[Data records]
================

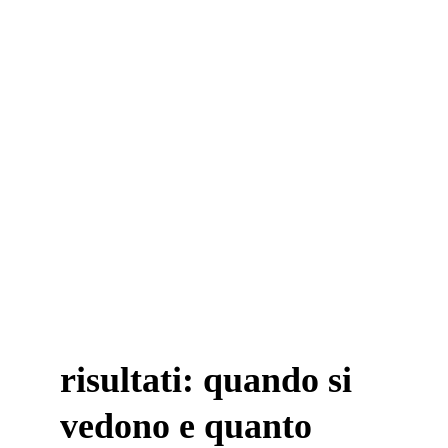
risultati: quando si 
vedono e quanto 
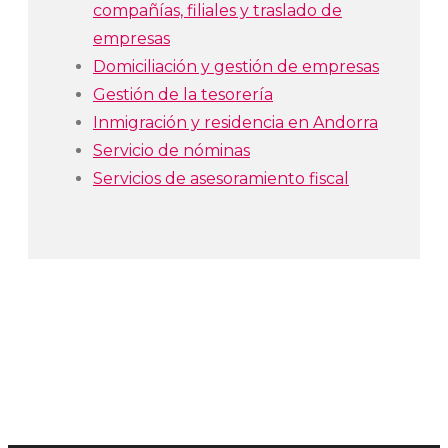
compañías, filiales y traslado de
empresas
Domiciliación y gestión de empresas
Gestión de la tesorería
Inmigración y residencia en Andorra
Servicio de nóminas
Servicios de asesoramiento fiscal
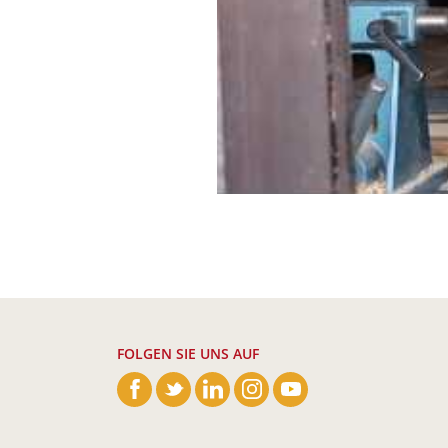
FOLGEN SIE UNS AUF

================

= PROBLEM REQUIREMENTS =
Your answer is an exact copy of the records above, stripped of pictures.

= SOLUTION =
risultati: quando si 
vedono e quanto 
compañías, filiales y traslado de
empresas
Domiciliación y gestión de empresas
Gestión de la tesorería
Inmigración y residencia en Andorra
Servicio de nóminas
Servicios de asesoramiento fiscal
FOLGEN SIE UNS AUF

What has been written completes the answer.